Regista noto a chiunque per i suoi fim erotici che a partire dagli anni '80 hanno stuzzicato pubblico e critica, Tinto Brass esordì però con una pellicola intitolata Chi lavora è perduto (originariamente In capo al mondo) che mescolava ambizioni e ascendenti letterari alla sua ironia, o meglio a quella sfacciataggine che avrebbe preso il sopravvento nella sua carriera, quando abbandonò quel cinema che lui stesso definiva “serioso”. Ma per fare del cinema impegnato aveva tutte le carte in regola, grazie alla sua sensibilità, all'esperienza parigina, alle buone letture; perchè c'è davvero tanta letteratura in questa pellicola, a partire dal monologo interiore del protagonista, dal quale si potrebbe ricavare quel (buon) libro che Brass ha scelto di filmare anziché scrivere.

Bonifacio è un giovane appena diplomato che arriva a Venezia per trovarsi un impiego: al colloquio con lo psicanalista, che lo subissa di domande, la reazione è quella di voltare le spalle al lavoro e ad andarsene a spasso; inizia così un giro per un'assolata Venezia - che confonde i confini tra realtà e sogno, tra presente e passato – lanciandosi in una lunga chiacchierata con se stesso tra riflessioni ed esclamazioni, dubbi e proverbi, malinconie e stupidaggini (l'Ulisse di Joyce da noi era appena arrivato).

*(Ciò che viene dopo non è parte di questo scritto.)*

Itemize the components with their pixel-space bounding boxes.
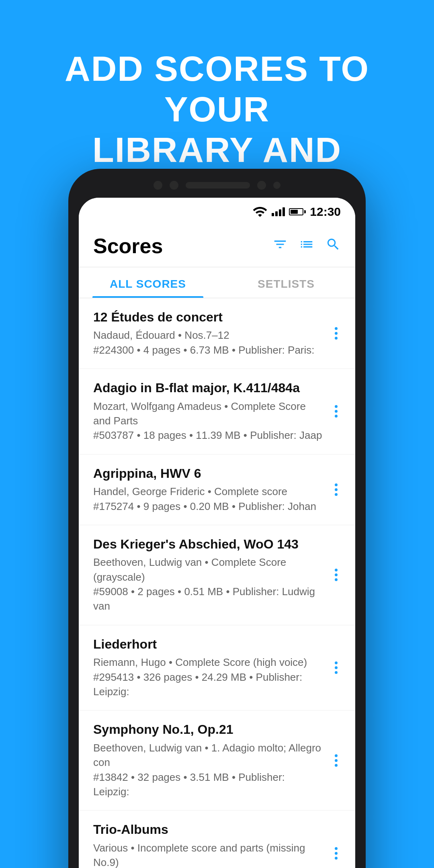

Facendo tesoro delle sue prime esperienze nel mondo del cinema, Tinto Brass gira una pellicola unica e preziosa, in equilibrio tra il neorealismo nostrano e la nouvelle vague francese; del primo ha il tema del bisogno, il tragicomico, la parlata (un dialetto veneto efficace ma difficile da seguire), della seconda ha la flânerie, lo snobismo, la verbosità. Un'amore per la nouvelle vague che passa dall'esplicito omaggio a Godard (con una inquadratura del manifesto di Vivre sa vie) al tocco francese di tutto il film, che ha quella grazia del primo Truffaut de I 400 colpi. Ecco allora i ricordi dell'infanzia soccorrere Bonifacio con la loro aria di libertà e leggerezza ma anche con i timori verso la Chiesa, con un prete che allora lo accarezzava un po' troppo e che adesso immagina di buttare nel Canal Grande con un calcio nel sedere. Scherza su tutto Tinto Brass, soprattutto sulle cose serie: sulla Chiesa, su Dio, sul lavoro, sul fascismo, sulla psicanalisi, sui manicomi, sui tabù sessuali, sulle gravidanze indesiderate, sulla morte; fustigatore impertinente del costume e della morale dell'epoca, che è quella di un' Italia ancora arretrata ma in pieno boom economico, Brass mette in scena un fannullone che continua a vedere la vita come un gioco: “Se prendo quel motoscafo, trovo lavoro!”. Continuando a vagare tra la gente e i suoi ricordi, Bonifacio fa visita ad un amico in manicomio e poi arriva sulla spiaggia del lido, dove la solitudine ed il desiderio gli riportano alla mente la sua storia con Gabriella, finita con un'aborto in una clinica svizzera. “Anche l'amore va e viene, come i vaporetti”, ma Tinto Brass non concede tempo all'amarezza, spingendo il suo Bonifacio in piazza San Marco ad alzare una sottana o a spiare una donna con il monocolo; eccola la verve erotica dell'uomo che amava le donne e ne spiava le gambe al cimitero o sognava di vivere aprendo un “casotto”. E dopo essersi immaginato attore, falsario e gondoliere, al povero Bonifacio non resterà che fare il portamangime per i piccioni, perchè tanto “essere o non essere boh vattelapesca è solo questione di abitudine e allora su con la vita!”. Si finisce un po' come in Europa '51 (Brass era stato assistente di Rossellini), con una riflessione sulla maledizione del lavoro, che “rende liberi”; ma si torna subito a prenderla in burla, con Bonifacio che scherza proprio con Dio sulla condanna a lavorare.